His idea: to create a vegetable drink without water, which is much more stable, ecological, light. Inspired by halva (a sweet paste made from sesame), he had already developed a first prototype of a vegetable drink concentrated in cubes, to be mixed with water in a high-speed mixer. The two entrepreneurs decide to team up. For a year, they improve the recipe; the cube is abandoned in favor of a more liquid concentrate that does not require a mixer, in order to democratize the product. A unique — and secret! — is developed. “Our ingredients get crushed for so long that the particles become very small, creating a liquid mixture. There is no filtration, no pasteurization, no byproduct », is content to reveal Annie. This innovative product would have no equal on the world market!

The result

  • The texture of the concentrate is very creamy, almost liquid.

    PHOTO MARTIN TREMBLAY, THE PRESS

    The texture of the concentrate is very creamy, almost liquid.

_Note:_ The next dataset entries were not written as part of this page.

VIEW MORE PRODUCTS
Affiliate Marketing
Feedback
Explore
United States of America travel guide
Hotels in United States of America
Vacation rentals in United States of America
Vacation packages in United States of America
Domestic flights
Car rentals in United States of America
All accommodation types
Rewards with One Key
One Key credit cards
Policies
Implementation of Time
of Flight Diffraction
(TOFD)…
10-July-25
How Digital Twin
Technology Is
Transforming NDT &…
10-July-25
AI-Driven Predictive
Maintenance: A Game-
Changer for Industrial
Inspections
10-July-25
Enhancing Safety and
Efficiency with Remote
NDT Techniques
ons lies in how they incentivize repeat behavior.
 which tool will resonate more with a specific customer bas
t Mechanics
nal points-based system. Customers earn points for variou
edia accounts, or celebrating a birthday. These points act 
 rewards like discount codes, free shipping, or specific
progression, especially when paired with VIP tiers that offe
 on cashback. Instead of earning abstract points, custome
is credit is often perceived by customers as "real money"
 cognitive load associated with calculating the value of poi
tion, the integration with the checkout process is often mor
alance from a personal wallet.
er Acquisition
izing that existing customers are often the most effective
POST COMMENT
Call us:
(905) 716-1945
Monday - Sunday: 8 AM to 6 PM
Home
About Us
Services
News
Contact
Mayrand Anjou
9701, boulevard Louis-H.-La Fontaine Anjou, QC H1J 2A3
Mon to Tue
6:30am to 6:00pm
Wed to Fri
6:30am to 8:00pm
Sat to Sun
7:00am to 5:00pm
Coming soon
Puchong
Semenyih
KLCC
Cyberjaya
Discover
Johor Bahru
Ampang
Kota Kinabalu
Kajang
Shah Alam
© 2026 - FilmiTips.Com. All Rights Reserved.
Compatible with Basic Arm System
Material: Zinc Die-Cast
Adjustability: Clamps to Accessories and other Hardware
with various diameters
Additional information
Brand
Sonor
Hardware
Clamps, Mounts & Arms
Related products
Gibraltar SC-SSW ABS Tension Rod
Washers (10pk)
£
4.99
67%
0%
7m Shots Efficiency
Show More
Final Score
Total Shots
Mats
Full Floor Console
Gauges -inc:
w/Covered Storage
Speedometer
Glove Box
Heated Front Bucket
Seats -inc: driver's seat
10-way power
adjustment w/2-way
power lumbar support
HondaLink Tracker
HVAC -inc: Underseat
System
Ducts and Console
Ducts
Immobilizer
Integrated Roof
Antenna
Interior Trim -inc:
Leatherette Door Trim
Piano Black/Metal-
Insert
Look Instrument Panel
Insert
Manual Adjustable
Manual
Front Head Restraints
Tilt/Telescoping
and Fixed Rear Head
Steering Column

  • To make your milk a success, you first add a little water and the recommended amount of almond or oat concentrate.

    PHOTO MARTIN TREMBLAY, THE PRESS

    To make your milk a success, you first add a little water and the recommended amount of almond or oat concentrate.

  • Then just stir vigorously, add the remaining water, mix again and tadam!

    PHOTO MARTIN TREMBLAY, THE PRESS

    Then just stir vigorously, add the remaining water, mix again and tadam!

  • Dam sells a reusable glass jar with instructions for making his vegetable drink.

    PHOTO MARTIN TREMBLAY, THE PRESS

    Dam sells a reusable glass jar with instructions for making his vegetable drink.

  • Dam is sold in large containers of its kind to bulk grocery stores, cafes, but also to individuals.

    PHOTO MARTIN TREMBLAY, THE PRESS

    Dam is sold in large containers of its kind to bulk grocery stores, cafes, but also to individuals.

1/5

Launched in September 2020 in select zero-waste grocery stores, Dam’s unsweetened almond drink contains only four ingredients: almonds, sunflower seeds, cane sugar and Himalayan salt, all organic (except the salt). The product was quickly successful and was distributed in several bulk grocery stores. Developed for cafes, the original almond milk will follow in March 2021, followed by oat milk (organic and gluten-free) and chocolate-peanuts in March 2022.

Today, 50 cafes and around 60 bulk grocery stores in the province (and a few in Canada) offer Dam plant-based drinks. Starting next week, the four branches of the Dispatch cafés will exclusively use Dam oat milk, which will save them from throwing away around 2,000 cartons a month. Concentrates, stable at room temperature, can be kept for at least one year. They are sold in large 4 kg containers or in small individual pouches. Next step: the development of new pouches for supermarkets, and a new product: soy beverage!

To date, Dam has produced the quantity needed to make 60,000 liters of milk, so 60,000 cartons of milk will never have existed thanks to our concept.

Annie Lafleur, co-founder of Dam

Our opinion


PHOTO MARTIN TREMBLAY, THE PRESS

Dam plant drinks have been designed to match the taste of third wave type coffee.

A delicious plant-based drink ready in 20 seconds flat, that’s Dam’s promise. We tested it and kept our promise: just add water, mix vigorously and tadam! Real child’s play. The texture is creamy, the taste is savory and goes well with coffee, but the drink can also be added to smoothies or drunk as is. The whole family fell in love with the chocolate peanut drink — the only one that needs to be made in a high-speed blender. You can also butter it on toast or even use the unsweetened almond drink as a substitute for cream in your recipes. The eco-responsible and zero waste aspect, a minimalist list of ingredients, these are just as many qualities that charmed us at Dam.